• **Exercise goal**
Keep only the lines from the start of the data through the line containing "Мылонафт (обезвоженный) вводят в растворы в", and output them exactly.

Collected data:

• • • •

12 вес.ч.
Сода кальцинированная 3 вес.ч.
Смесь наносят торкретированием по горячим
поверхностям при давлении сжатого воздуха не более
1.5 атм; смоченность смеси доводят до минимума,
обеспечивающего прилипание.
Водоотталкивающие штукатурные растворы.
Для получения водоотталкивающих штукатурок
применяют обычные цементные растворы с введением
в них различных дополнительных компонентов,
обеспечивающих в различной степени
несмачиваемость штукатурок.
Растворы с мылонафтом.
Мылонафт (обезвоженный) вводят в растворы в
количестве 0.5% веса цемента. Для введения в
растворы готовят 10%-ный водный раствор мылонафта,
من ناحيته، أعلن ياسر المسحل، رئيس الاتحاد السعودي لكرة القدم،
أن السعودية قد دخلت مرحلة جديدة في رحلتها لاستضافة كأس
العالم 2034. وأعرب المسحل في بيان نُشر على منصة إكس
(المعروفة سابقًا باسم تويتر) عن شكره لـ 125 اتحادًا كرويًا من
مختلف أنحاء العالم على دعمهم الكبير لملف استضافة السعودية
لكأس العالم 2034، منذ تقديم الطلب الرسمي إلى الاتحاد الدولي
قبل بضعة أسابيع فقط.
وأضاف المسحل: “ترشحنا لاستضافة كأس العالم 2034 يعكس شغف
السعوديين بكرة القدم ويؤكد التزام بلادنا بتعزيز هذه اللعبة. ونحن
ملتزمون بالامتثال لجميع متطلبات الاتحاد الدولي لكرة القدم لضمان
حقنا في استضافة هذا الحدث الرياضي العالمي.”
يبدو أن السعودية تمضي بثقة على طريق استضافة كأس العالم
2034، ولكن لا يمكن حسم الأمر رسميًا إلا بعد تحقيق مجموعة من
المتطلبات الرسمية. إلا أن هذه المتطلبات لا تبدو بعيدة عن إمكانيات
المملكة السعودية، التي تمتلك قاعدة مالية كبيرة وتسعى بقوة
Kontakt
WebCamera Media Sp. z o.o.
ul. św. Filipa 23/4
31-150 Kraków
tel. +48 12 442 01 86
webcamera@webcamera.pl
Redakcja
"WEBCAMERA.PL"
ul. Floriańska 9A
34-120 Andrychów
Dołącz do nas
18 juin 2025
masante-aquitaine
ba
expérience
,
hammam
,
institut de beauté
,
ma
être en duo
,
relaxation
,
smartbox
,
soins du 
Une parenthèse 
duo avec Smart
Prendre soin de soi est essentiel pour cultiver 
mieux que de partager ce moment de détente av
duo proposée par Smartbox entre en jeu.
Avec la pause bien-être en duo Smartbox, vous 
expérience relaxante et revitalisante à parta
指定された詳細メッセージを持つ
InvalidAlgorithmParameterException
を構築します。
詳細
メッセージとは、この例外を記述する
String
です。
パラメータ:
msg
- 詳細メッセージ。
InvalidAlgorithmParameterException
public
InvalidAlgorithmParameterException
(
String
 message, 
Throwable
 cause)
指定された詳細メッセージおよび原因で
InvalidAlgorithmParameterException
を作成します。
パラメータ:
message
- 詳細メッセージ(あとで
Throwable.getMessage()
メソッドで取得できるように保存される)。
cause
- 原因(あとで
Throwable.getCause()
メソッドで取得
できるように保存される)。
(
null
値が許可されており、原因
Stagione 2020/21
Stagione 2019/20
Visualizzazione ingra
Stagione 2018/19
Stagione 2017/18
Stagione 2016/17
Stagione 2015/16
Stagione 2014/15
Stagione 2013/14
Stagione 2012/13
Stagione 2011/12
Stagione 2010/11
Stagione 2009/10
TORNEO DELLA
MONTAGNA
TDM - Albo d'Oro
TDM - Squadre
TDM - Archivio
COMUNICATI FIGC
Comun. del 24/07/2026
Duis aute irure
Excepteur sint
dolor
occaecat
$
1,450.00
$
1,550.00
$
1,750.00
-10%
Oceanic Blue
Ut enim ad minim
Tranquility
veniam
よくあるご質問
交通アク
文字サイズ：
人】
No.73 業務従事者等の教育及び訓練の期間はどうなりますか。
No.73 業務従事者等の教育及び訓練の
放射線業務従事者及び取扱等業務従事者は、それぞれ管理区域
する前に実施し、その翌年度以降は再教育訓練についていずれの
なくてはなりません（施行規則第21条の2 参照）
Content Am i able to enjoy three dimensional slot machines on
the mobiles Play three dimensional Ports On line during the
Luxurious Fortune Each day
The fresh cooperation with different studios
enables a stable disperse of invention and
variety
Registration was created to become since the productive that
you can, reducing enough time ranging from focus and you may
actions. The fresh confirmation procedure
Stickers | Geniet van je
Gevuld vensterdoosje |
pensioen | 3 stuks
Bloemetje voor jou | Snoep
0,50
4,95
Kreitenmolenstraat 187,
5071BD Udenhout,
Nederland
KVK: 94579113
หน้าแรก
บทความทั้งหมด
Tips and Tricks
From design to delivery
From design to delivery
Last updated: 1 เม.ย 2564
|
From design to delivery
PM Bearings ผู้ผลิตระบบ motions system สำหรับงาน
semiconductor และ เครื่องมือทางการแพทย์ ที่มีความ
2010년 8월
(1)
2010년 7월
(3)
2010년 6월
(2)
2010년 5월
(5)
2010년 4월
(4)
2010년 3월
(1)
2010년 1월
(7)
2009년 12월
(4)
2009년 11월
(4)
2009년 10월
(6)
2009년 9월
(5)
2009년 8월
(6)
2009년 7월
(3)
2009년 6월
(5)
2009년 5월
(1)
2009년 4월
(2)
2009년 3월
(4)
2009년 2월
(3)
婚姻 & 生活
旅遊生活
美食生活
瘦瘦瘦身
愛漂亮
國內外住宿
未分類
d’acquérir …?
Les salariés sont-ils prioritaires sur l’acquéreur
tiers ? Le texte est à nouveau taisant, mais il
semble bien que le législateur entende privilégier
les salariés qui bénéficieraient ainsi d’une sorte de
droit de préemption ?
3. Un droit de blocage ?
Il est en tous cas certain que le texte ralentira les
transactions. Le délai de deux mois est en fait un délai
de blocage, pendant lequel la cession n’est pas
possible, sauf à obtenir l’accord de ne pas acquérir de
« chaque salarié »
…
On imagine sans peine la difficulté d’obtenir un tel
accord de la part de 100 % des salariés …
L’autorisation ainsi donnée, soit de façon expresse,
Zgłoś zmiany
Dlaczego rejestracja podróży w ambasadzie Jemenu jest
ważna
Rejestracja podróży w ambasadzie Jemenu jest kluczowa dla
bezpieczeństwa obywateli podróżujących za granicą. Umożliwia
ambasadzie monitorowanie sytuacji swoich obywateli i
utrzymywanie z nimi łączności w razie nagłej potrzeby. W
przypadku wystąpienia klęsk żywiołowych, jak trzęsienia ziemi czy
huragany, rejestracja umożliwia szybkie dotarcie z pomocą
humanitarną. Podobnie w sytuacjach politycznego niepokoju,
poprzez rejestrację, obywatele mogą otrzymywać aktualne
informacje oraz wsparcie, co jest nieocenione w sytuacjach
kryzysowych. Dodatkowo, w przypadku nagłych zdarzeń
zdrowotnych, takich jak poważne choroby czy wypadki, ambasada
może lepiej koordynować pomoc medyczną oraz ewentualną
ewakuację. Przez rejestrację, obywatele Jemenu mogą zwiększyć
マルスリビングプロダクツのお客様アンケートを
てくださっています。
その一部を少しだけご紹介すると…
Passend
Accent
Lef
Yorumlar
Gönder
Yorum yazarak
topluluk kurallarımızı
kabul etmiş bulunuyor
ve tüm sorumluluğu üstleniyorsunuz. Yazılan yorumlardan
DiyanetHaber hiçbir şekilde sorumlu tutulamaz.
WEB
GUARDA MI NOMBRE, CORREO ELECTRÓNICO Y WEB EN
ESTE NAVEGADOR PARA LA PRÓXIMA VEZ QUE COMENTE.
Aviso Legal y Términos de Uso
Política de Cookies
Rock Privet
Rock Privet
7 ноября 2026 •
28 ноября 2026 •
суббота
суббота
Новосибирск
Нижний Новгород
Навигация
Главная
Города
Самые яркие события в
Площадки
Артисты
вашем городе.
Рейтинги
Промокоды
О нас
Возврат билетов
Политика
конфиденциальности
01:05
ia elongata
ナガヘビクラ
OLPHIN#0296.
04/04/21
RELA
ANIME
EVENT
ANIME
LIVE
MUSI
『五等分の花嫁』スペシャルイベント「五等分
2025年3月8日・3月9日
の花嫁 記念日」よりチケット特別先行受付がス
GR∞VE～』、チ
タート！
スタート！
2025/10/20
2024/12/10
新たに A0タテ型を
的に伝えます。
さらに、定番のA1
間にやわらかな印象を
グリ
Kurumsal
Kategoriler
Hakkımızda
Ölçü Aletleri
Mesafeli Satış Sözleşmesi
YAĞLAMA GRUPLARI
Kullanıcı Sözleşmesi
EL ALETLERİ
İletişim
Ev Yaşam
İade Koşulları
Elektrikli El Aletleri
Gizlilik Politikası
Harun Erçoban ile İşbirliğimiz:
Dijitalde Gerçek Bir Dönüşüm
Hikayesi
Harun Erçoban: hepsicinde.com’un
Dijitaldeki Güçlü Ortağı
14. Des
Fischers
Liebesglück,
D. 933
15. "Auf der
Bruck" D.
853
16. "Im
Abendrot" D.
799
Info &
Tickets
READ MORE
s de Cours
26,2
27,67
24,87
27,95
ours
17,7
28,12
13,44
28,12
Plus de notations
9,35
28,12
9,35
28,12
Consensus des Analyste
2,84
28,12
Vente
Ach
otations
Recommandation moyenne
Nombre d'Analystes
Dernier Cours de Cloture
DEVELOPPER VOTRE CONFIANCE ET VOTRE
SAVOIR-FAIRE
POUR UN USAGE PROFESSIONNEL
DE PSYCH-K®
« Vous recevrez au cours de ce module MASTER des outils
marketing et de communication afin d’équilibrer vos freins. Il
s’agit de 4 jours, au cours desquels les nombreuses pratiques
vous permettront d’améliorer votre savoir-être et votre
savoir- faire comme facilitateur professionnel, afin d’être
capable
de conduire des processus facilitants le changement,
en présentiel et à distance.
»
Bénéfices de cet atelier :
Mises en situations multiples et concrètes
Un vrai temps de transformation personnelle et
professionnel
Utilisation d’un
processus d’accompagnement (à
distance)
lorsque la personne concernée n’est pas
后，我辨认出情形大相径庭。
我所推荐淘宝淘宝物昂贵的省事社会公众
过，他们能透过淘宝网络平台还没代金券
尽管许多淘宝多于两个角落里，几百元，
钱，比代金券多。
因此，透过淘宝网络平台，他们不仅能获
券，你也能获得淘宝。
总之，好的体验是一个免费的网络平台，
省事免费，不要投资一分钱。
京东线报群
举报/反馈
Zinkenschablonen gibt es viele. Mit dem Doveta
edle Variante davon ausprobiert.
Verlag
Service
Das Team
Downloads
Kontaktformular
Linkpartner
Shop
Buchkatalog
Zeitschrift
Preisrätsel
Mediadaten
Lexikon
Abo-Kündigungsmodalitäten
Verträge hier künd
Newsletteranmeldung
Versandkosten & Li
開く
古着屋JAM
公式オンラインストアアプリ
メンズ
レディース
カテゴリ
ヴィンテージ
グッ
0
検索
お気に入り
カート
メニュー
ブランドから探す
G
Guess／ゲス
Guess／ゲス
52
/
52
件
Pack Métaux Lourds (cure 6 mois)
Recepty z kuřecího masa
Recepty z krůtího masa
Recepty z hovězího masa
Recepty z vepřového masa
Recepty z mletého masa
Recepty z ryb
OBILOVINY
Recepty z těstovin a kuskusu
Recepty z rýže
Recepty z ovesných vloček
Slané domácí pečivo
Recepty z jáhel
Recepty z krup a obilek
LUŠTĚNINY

• • • •

• **Your solution**
12 вес.ч.
Сода кальцинированная 3 вес.ч.
Смесь наносят торкретированием по горячим
поверхностям при давлении сжатого воздуха не более
1.5 атм; смоченность смеси доводят до минимума,
обеспечивающего прилипание.
Водоотталкивающие штукатурные растворы.
Для получения водоотталкивающих штукатурок
применяют обычные цементные растворы с введением
в них различных дополнительных компонентов,
обеспечивающих в различной степени
несмачиваемость штукатурок.
Растворы с мылонафтом.
Мылонафт (обезвоженный) вводят в растворы в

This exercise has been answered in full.